We want to know scalability of algorithm, how it behaves when input size grows (because data amount tend to increase).
Exact measurements are possible in concrete implementation of concrete algorithm running on concrete type of machine. They are important when dataset size is not changing and operations on it are perfomance crucial (like quaternion manipulations). In this case even asymptotically worse algorithm can work better (as there is a constant and lower power costs to the algorithm, which quickly lose relevance when input size increases).
That means the time required to any algorithm is depends on the number of inputs, only for such algorithms we can calculate the time complexity by using Asymptotic notation.
That means the time required to any algorithm is depends on the number of inputs
Yes
only for such algorithms we can calculate the time complexity by using Asymptotic notation.
We can calculate time complexity for any algorithm. If time required by algorithm does not depend on data size, we have constant complexity. For example acceess to hash table using perfect hash is strictly O(1): no matter how many elements are there, access always takes roughtly same time.
The same algorithm will take different amounts of time on different hardware, but if you plot the time vs the size of the data, the curves will start to look the same. To express this more definitely, we use Big-O notation. When we say that an algorithm is O(log(n)) we mean that on any hardware, the limit of the runtime as N approaches infinity is between K1*log(N) and K2*log(N) for some positive values of K1 and K2.

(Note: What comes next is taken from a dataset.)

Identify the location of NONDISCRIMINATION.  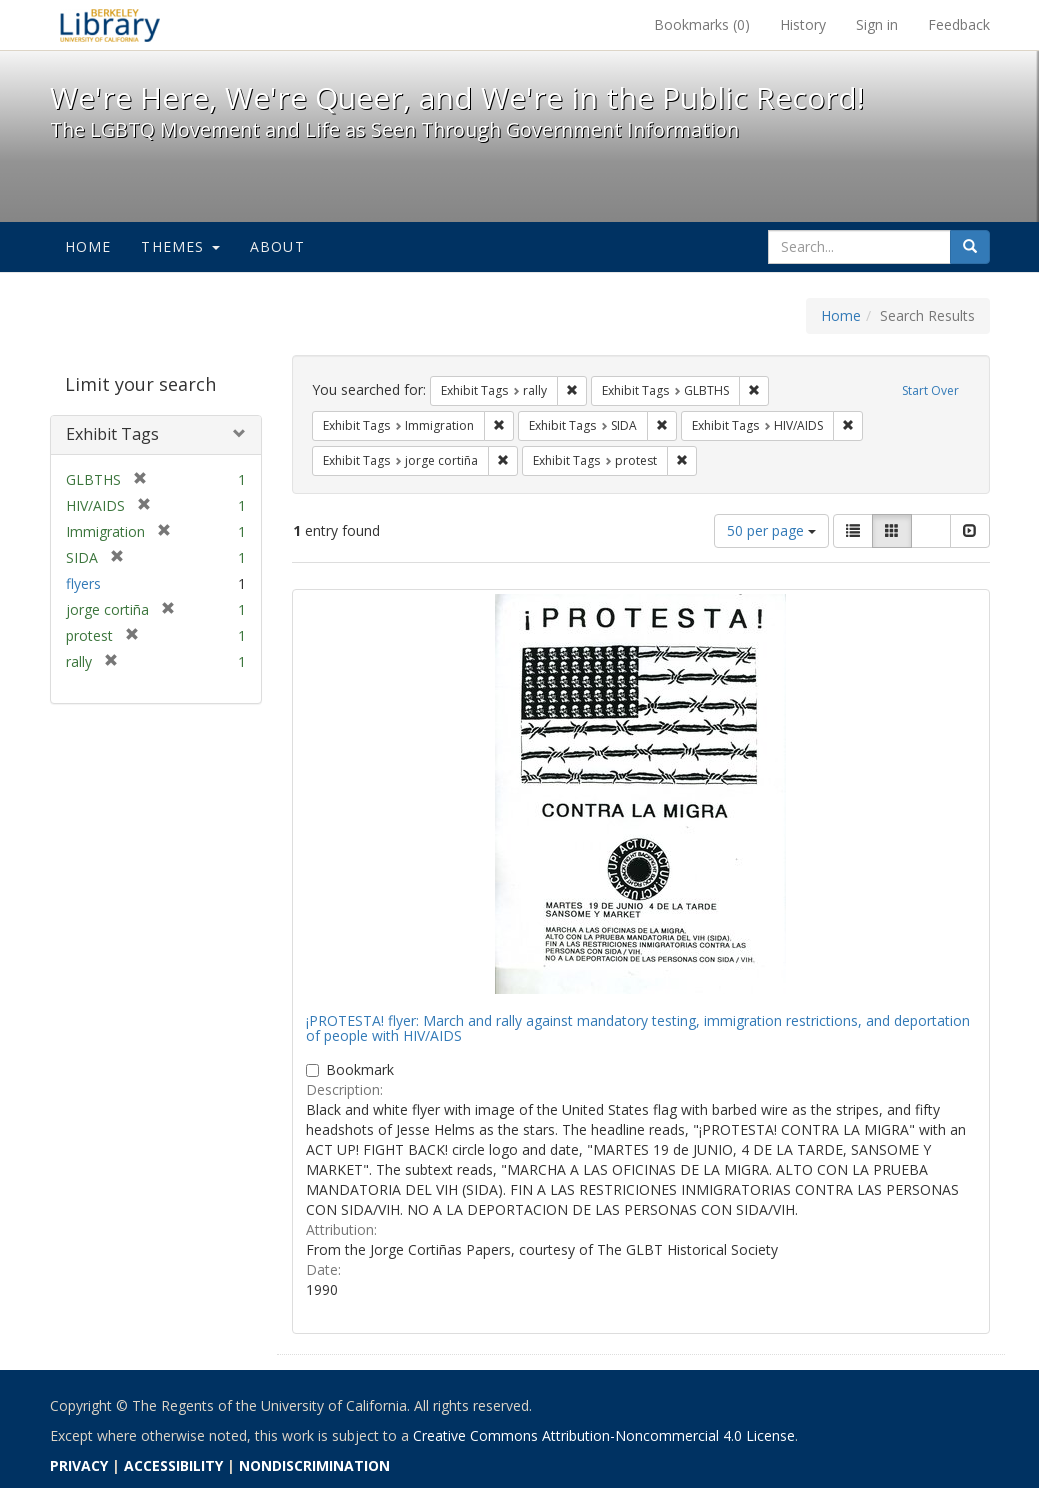 (314, 1465).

We use Big-O notation to determine how quickly an algorithm will slow down as the input increases.
Now here is something very VERY important that your professor won't tell you: Big-O will often steer you in the wrong direction. You can often do better than Big-O. You're immediately thinking that I'm crazy, but here's the thing, you will learn about Big-O for GENERIC algorithms. For example, you will have it drilled into your head that sorting requires O(n*log(n)) time. That is true for comparison based sorts only. In other words, if the only thing you can do is compare values then sorting takes n*log(n) time. If you can do anything else then you might be able to do better.
When faced with an algorithm problem and Big-O says that you can't do it in reasonable time, look at how the problem is different from the generic problem that Big-O addresses. Then exploit the hell out of the difference. You may find that the problem is solveable after all. I've seen this happen a few times.